Daí para a frente, procurei adquirir tudo o que Erroll Garner gravou, principalmente os LP’s lançados no Brasil, alvo maior do trabalho que ora apresentamos.
Coletei o máximo possível de informações, organizando arquivo próprio com entrevistas, reportagens, “releases”, noticiário referente à estadia de Erroll Garner no Rio de Janeiro, quando se apresentou no Teatro Municipal em magnífica récita, ocorrida em 10 de julho de 1970 (viajou para São Paulo no dia seguinte, onde realizou 03 apresentações de 12 a 15 de julho, retornou ao Rio de Janeiro no dia 16 de julho, de passagem para temporada na Europa).
Para tanto contei com a inestimável colaboração de Pedro Cardoso, amigo fraterno que comunga comigo as mesmas idéias quando “O Assunto É Jazz”. Entusiasmado com o projeto, Pedro atirou-se ao trabalho de pesquisa em seus arquivos e no campo, reunindo farto material sobre Erroll Garner, desde a extensa biografia, a fatos importantes na carreira do pianista, coletando dados, visitando “sites” e organizando a cronologia do trabalho que ora sumetemos à apreciação dos Jazzófilos.

PREFÁCIO (2)
Por Pedro Cardoso
Ouvir, admirar e desfrutar a arte pianística de Erroll Garner é vício antigo, que vem dos anos 50 do século passado. Em que pese o habitual de qualidade à qual, então e via rádio, por regra geral, os ouvintes eram expostos, a sonoridade orquestral, o “swing” inusitado, a criatividade incessante e absolutamente lógica (ainda que sempre inesperada) de Garner, sempre se constituíram em exceção para os apreciadores da boa música, do bom JAZZ.
Difícil à época era conseguir as gravações de Garner: além de não termos as facilidades atuais de acesso e de encomendas, não possuíamos os meios de reprodução doméstica com que ora contamos (gravar discos de amigos em fita ou em CD, por exemplo), nem tampouco grande profusão de lojas com importados para compra; em conseqüência nossa busca era um incansável trabalho de garimpo, de procura em lojas, em "sebos" e de reuniões com amigos, felizes possuidores do escasso material que, também eles, escassa e raramente conseguiam.
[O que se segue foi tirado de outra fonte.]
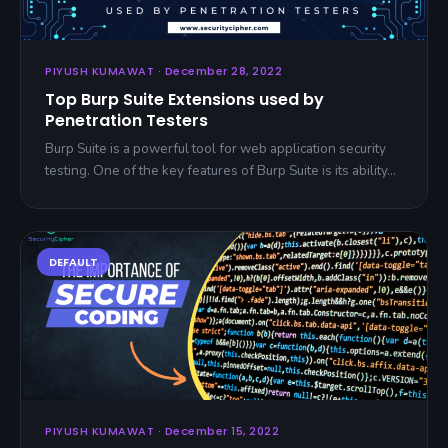
PIYUSH KUMAWAT · December 28, 2022
Top Burp Suite Extensions used by
Penetration Testers
Burp Suite is a powerful tool for web application security
testing. One of the key features of Burp Suite is its ability…
PIYUSH KUMAWAT · December 15, 2022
Enfim, uma odisséia que, sem nenhuma dúvida, era largamente recompensada quando um 78 ou um 331/3 rpm de Erroll Garner começava a rodar (“pérolas em forros de veludo”).
Por todo o exposto a idéia de Luiz Carlos Antunes, LULA, nosso mestre maior e companheiro de tantas e tantas jornadas, de escrever sobre os LP’s nacionais de Erroll Garner cumpre, no mínimo, 02(duas) tarefas importantes:
(1ª) historiar a obra, editada no Brasil em LP’s, de um artista excepcional, que nos legou beleza e uma incansável vontade de agradar seu público;
(2ª) evitar que outros ouvintes e admiradores da música de Garner sofram o que sofremos no passado, por falta de informação, disponibilizando-lhes um material de consulta permanente.
Para tentar enriquecer o trabalho sobre Garner, adicionamos à obra do LULA algumas anotações que, pensamos, podem ajudar o Leitor a conhecer o artista além da sua música e, também, facilitar-lhes a audição desse virtuoso; assim, incluímos:
- mini-biografia de Garner;
- mini-discografia de Garner em CD’s, além da discografia nacional em LP’s, elencada e comentada por LULA;
- filmografia básica (filmes, VHS e DVD com participação de Garner);
- bibliografia condensada referente a Garner;
- documentação sobre a apresentação de Garner no Teatro Municipal do Rio de Janeiro (retirada dos “arquivos implacáveis" de mestre LULA).
Como em trabalho anterior que realizamos com Luiz Carlos Antunes, pensamos poder fornecer para o Leitor bons momentos de leitura sobre Garner mas, com absoluta certeza, os melhores momentos sobre esse músico notável serão desfrutados ouvindo-o e/ou assistindo-o ao vivo nos filmes que indicamos.
Ainda assim nos sentiremos recompensados se cada Leitor puder apreciar e utilizar nosso trabalho de alguma forma, tanto quanto agradeceremos qualquer informação adicional sobre a obra de Garner (correções, ampliações etc, para o endereço “apostolojazz@uol.com.br”).
Cabe, e muito, nosso agradecimento ao colega Luiz Carlos Nascimento e Silva, por suas observações e cuidados para que buscássemos “o melhor”.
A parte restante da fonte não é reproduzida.